Exercise directions ▸ Would you return the records below character for character, without any images?
%%
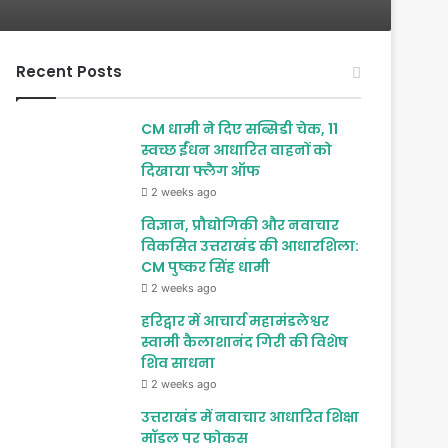
Recent Posts
CM धामी ने दिए सब्सिडी चेक, 11
स्वच्छ ईंधन आधारित वाहनों को
दिखाया फ्लैग ऑफ
2 weeks ago
विज्ञान, प्रौद्योगिकी और नवाचार
विकसित उत्तराखंड की आधारशिला:
CM पुष्कर सिंह धामी
2 weeks ago
हरिद्वार में आचार्य महामंडलेश्वर
स्वामी कैलाशानंद गिरी की विशेष
शिव साधना
2 weeks ago
उत्तराखंड में नवाचार आधारित शिक्षा
मॉडल पर फोकस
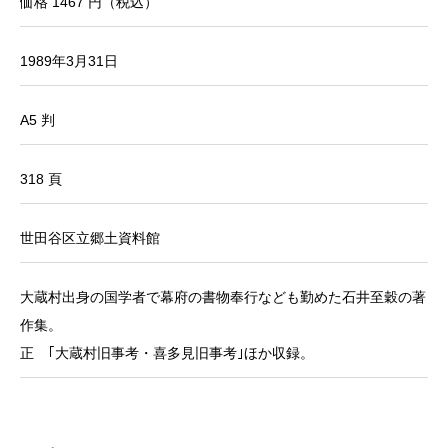
価格 1467 円（税込）
1989年3月31日
A5 判
318 頁
世田谷区立郷土資料館
大蔵村出身の国学者で幕府の書物奉行なども勤めた石井至穀の著
作集。
正 ｢大蔵村旧事考・喜多見旧事考｣ほか収録。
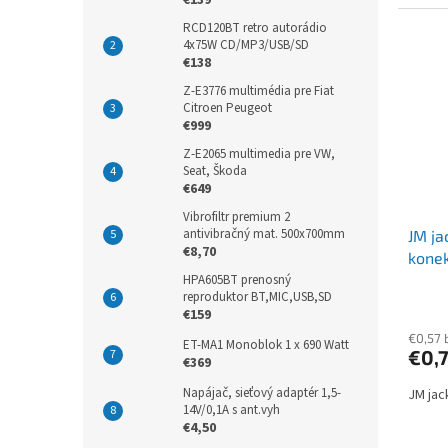
RCD120BT retro autorádio
4x75W CD/MP3/USB/SD
€138
Z-E3776 multimédia pre Fiat
Citroen Peugeot
€999
Z-E2065 multimedia pre VW,
Seat, Škoda
€649
Vibrofiltr premium 2
antivibračný mat. 500x700mm
JM ja
€8,70
kone
HPA605BT prenosný
reproduktor BT,MIC,USB,SD
€159
€0,57 
ET-MA1 Monoblok 1 x 690 Watt
€0,
€369
Napájač, sieťový adaptér 1,5-
JM jac
14V/0,1A s ant.vyh
€4,50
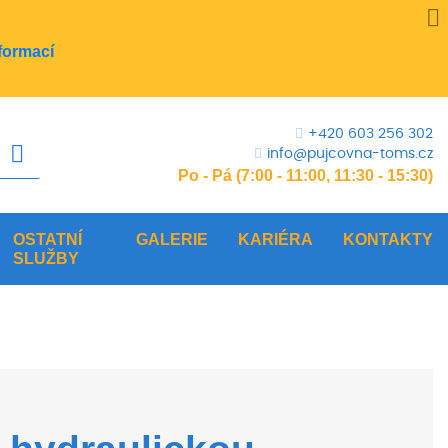
formací
+420 603 256 302
info@pujcovna-toms.cz
Po - Pá (7:00 - 11:00, 11:30 - 15:30)
OSTATNÍ
GALERIE
KARIÉRA
KONTAKTY
SLUŽBY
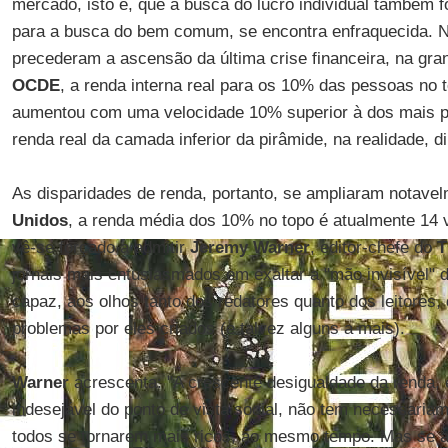
mercado, isto é, que a busca do lucro individual também
para a busca do bem comum, se encontra enfraquecida. 
precederam a ascensão da última crise financeira, na gra
OCDE
, a renda interna real para os 10% das pessoas no t
aumentou com uma velocidade 10% superior à dos mais p
renda real da camada inferior da pirâmide, na realidade, d
As disparidades de renda, portanto, se ampliaram notave
Unidos
, a renda média dos 10% no topo é atualmente 14 
vê-se forçado a admitir
Jeremy Warner
, editor-chefe do
T
jornais mais entusiasmados em exaltar a "mão invisível"
capaz, aos olhos tanto dos redatores quanto dos leitores,
problemas por eles criados (e talvez alguns a mais).
Warner
acrescenta: "A crescente desigualdade da renda
indesejável do ponto de vista social, não tem necessaria
todos se tornarem mais ricos, ao mesmo tempo. Mas se a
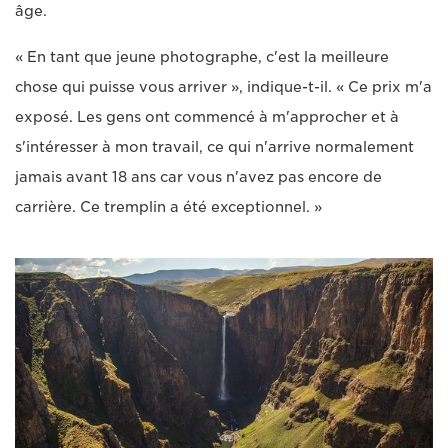
âge.
« En tant que jeune photographe, c'est la meilleure
chose qui puisse vous arriver », indique-t-il. « Ce prix m'a
exposé. Les gens ont commencé à m'approcher et à
s'intéresser à mon travail, ce qui n'arrive normalement
jamais avant 18 ans car vous n'avez pas encore de
carrière. Ce tremplin a été exceptionnel. »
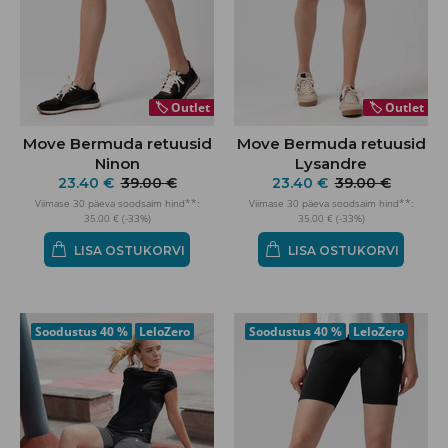
🏷️
Outlet
🏷️
Outlet
Move Bermuda retuusid
Move Bermuda retuusid
Ninon
Lysandre
23.40 €
39.00 €
23.40 €
39.00 €
Viimase 30 päeva soodsaim hind**:
Viimase 30 päeva soodsaim hind**:
35.00 € (-33%)
35.00 € (-33%)
LISA OSTUKORVI
LISA OSTUKORVI
Soodustus
40 %
LeloZero
Soodustus
40 %
LeloZero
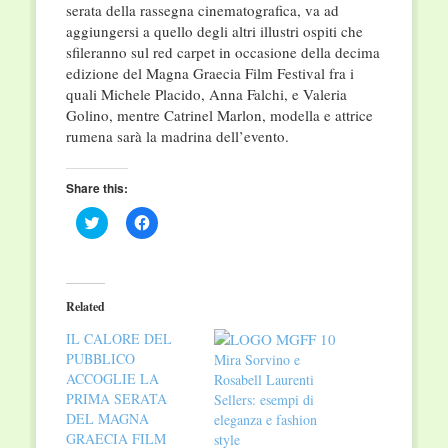
serata della rassegna cinematografica, va ad
aggiungersi a quello degli altri illustri ospiti che
sfileranno sul red carpet in occasione della decima
edizione del Magna Graecia Film Festival fra i
quali Michele Placido, Anna Falchi, e Valeria
Golino, mentre Catrinel Marlon, modella e attrice
rumena sarà la madrina dell’evento.
Share this:
Click
Click
to
to
share
share
on
on
Twitter
Facebook
(Opens
(Opens
in
in
Related
new
new
window)
window)
IL CALORE DEL
PUBBLICO
Mira Sorvino e
ACCOGLIE LA
Rosabell Laurenti
PRIMA SERATA
Sellers: esempi di
DEL MAGNA
eleganza e fashion
GRAECIA FILM
style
%%
Answer box ▸
Recent Posts
CM धामी ने दिए सब्सिडी चेक, 11
स्वच्छ ईंधन आधारित वाहनों को
दिखाया फ्लैग ऑफ
2 weeks ago
विज्ञान, प्रौद्योगिकी और नवाचार
विकसित उत्तराखंड की आधारशिला:
CM पुष्कर सिंह धामी
2 weeks ago
हरिद्वार में आचार्य महामंडलेश्वर
स्वामी कैलाशानंद गिरी की विशेष
शिव साधना
2 weeks ago
उत्तराखंड में नवाचार आधारित शिक्षा
मॉडल पर फोकस
価格 1467 円（税込）
1989年3月31日
A5 判
318 頁
世田谷区立郷土資料館
大蔵村出身の国学者で幕府の書物奉行なども勤めた石井至穀の著
作集。
正 ｢大蔵村旧事考・喜多見旧事考｣ほか収録。
RCD120BT retro autorádio
4x75W CD/MP3/USB/SD
€138
Z-E3776 multimédia pre Fiat
Citroen Peugeot
€999
Z-E2065 multimedia pre VW,
Seat, Škoda
€649
Vibrofiltr premium 2
antivibračný mat. 500x700mm
JM ja
€8,70
kone
HPA605BT prenosný
reproduktor BT,MIC,USB,SD
€159
€0,57 
ET-MA1 Monoblok 1 x 690 Watt
€0,
€369
Napájač, sieťový adaptér 1,5-
JM jac
14V/0,1A s ant.vyh
€4,50
formací
+420 603 256 302
info@pujcovna-toms.cz
Po - Pá (7:00 - 11:00, 11:30 - 15:30)
OSTATNÍ
GALERIE
KARIÉRA
KONTAKTY
SLUŽBY
mercado, isto é, que a busca do lucro individual também
para a busca do bem comum, se encontra enfraquecida. 
precederam a ascensão da última crise financeira, na gra
OCDE
, a renda interna real para os 10% das pessoas no t
aumentou com uma velocidade 10% superior à dos mais p
renda real da camada inferior da pirâmide, na realidade, d
As disparidades de renda, portanto, se ampliaram notave
Unidos
, a renda média dos 10% no topo é atualmente 14 
vê-se forçado a admitir
Jeremy Warner
, editor-chefe do
T
jornais mais entusiasmados em exaltar a "mão invisível"
capaz, aos olhos tanto dos redatores quanto dos leitores,
problemas por eles criados (e talvez alguns a mais).
Warner
acrescenta: "A crescente desigualdade da renda
indesejável do ponto de vista social, não tem necessaria
todos se tornarem mais ricos, ao mesmo tempo. Mas se a
âge.
« En tant que jeune photographe, c'est la meilleure
chose qui puisse vous arriver », indique-t-il. « Ce prix m'a
exposé. Les gens ont commencé à m'approcher et à
s'intéresser à mon travail, ce qui n'arrive normalement
jamais avant 18 ans car vous n'avez pas encore de
carrière. Ce tremplin a été exceptionnel. »
🏷️
Outlet
🏷️
Outlet
Move Bermuda retuusid
Move Bermuda retuusid
Ninon
Lysandre
23.40 €
39.00 €
23.40 €
39.00 €
Viimase 30 päeva soodsaim hind**:
Viimase 30 päeva soodsaim hind**:
35.00 € (-33%)
35.00 € (-33%)
LISA OSTUKORVI
LISA OSTUKORVI
Soodustus
40 %
LeloZero
Soodustus
40 %
LeloZero
serata della rassegna cinematografica, va ad
aggiungersi a quello degli altri illustri ospiti che
sfileranno sul red carpet in occasione della decima
edizione del Magna Graecia Film Festival fra i
quali Michele Placido, Anna Falchi, e Valeria
Golino, mentre Catrinel Marlon, modella e attrice
rumena sarà la madrina dell’evento.
Share this:
Click
Click
to
to
share
share
on
on
Twitter
Facebook
(Opens
(Opens
in
in
Related
new
new
window)
window)
IL CALORE DEL
PUBBLICO
Mira Sorvino e
ACCOGLIE LA
Rosabell Laurenti
PRIMA SERATA
Sellers: esempi di
DEL MAGNA
eleganza e fashion
GRAECIA FILM
style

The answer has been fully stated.